Grab

Question

Grab

Closed this issue 5 years ago · 1 comments

12/09/2019

Given a dictionary of words, every letter has a distribution by a probability. E.g.

ape
apple
bear

In this example dictionary, letter a has a 2/3 probability to be followed by letter p and 1/3 probability to be followed by letter r.
We also need to use the probability to start and end, e.g. There is a 2/3 probability to start with letter a and 1/3 probability to start with letter b.
There is a 2/3 probability to end after letter e and 100% probability to end after letter r.

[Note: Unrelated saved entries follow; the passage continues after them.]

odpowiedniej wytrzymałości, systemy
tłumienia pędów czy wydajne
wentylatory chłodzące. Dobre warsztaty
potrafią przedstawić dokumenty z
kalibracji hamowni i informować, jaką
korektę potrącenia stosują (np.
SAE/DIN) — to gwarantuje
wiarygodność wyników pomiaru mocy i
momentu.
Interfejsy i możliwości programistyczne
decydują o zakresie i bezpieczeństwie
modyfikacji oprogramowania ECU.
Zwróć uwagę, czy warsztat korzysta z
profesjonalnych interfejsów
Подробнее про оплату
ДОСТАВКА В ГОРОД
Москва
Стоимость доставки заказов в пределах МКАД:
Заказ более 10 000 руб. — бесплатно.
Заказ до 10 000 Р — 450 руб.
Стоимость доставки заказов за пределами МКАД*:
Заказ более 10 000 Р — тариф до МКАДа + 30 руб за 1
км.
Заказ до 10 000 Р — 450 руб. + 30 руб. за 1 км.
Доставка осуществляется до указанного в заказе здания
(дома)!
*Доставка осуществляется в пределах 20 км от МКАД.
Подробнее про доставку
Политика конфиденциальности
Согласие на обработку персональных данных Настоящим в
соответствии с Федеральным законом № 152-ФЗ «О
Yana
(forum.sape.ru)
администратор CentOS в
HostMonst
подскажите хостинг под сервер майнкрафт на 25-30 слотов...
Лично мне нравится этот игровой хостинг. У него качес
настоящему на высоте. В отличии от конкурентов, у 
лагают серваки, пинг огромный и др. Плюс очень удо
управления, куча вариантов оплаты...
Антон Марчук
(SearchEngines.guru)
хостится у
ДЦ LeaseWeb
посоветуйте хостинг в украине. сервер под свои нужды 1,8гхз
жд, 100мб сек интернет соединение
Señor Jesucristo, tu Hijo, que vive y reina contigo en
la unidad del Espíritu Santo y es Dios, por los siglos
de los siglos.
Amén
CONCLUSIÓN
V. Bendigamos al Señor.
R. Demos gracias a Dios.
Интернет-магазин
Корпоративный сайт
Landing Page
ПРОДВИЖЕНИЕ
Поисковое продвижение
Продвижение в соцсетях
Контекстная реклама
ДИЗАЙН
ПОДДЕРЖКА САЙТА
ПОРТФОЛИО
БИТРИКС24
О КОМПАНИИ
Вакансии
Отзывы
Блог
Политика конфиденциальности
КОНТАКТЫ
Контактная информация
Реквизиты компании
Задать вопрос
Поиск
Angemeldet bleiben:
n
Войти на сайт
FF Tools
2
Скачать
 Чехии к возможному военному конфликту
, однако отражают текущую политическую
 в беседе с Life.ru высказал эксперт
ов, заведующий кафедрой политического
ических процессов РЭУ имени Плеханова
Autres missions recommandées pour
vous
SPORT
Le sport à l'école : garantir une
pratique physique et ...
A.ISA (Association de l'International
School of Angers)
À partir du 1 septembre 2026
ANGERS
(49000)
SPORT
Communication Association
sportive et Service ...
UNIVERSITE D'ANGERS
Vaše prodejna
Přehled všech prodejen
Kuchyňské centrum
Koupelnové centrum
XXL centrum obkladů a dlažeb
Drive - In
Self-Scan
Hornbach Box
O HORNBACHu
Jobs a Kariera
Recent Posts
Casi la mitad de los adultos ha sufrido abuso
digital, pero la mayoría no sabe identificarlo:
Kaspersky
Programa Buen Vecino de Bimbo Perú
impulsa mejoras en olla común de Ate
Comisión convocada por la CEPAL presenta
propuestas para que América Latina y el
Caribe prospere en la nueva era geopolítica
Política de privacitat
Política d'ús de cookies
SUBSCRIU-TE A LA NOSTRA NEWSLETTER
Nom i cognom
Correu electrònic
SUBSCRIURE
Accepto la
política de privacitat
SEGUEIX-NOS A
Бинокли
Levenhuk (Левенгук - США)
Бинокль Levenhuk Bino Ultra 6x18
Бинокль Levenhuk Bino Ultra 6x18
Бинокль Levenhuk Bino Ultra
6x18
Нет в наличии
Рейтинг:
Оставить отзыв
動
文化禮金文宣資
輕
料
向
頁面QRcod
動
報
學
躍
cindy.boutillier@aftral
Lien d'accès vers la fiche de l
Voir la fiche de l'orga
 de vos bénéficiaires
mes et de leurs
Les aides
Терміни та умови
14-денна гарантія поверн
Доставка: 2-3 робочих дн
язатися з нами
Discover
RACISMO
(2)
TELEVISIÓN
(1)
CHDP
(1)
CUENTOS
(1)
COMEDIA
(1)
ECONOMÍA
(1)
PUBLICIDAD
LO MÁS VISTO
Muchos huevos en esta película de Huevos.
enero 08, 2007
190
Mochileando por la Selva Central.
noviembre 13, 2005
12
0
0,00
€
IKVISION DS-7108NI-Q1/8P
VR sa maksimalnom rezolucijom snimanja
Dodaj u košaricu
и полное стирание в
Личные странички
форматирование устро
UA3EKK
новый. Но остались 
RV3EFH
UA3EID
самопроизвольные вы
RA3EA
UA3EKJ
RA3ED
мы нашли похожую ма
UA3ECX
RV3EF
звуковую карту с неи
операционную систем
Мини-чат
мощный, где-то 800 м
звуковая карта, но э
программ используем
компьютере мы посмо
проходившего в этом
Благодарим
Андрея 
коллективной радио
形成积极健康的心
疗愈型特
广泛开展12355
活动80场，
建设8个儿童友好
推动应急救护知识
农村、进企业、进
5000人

Implement a method generateRandomWord() using the dictionary distribution above.
Note: no word length is restricted.

Answer 1 · 2019-12-10T01:52:55.000Z

Intuition:

Generate a dict of next letter and its occurrence probability for each letter including "" as the start letter placeholder. In this example, it should be:

{ 
  "": {"a": 0.667, "b": 0.333}, // start placeholder
  "a": {"p": 0.667, "r": 0.333},
  "b": {"e": 1},
  "e": {"": 0.667, "a": 0.333},
  "l": {"e": 1},
  "p": {"e": 0.333, "l": 0.333, "p": 0.333},
  "r": {"": 1} // ending placeholder
}

Use that probability dictionary to calculate the next letter, we need to implement a method: randomNextLetter(). The trickiest part is how to leverage the distribution probability dictionary to generate the next letter. We can use Reservoir Sampling to decide whether a randomed float f generated by random.random(), in the semi-open range [0.0, 1.0). Basic idea is to accumulatively sum up the probability to the previous probability sum. E.g. from "p": {"e": 0.333, "l": 0.333, "p": 0.333}, we can get "p": {"e": 0.333, "l": 0.667, "p": 1}, and then test whether the randomed float f < current_sum_of_probability.
Overall logic will be like:

def generateRandomWord(wordList):
    distDict = generateDistDict(wordList)
    curLetter = ''
    letters = [curLetter]
    while True:
        curLetter = randomNextLetter(curLetter, distDict)
        if curLetter == '':
            return ''.join('', letters)
        letters += curLetter,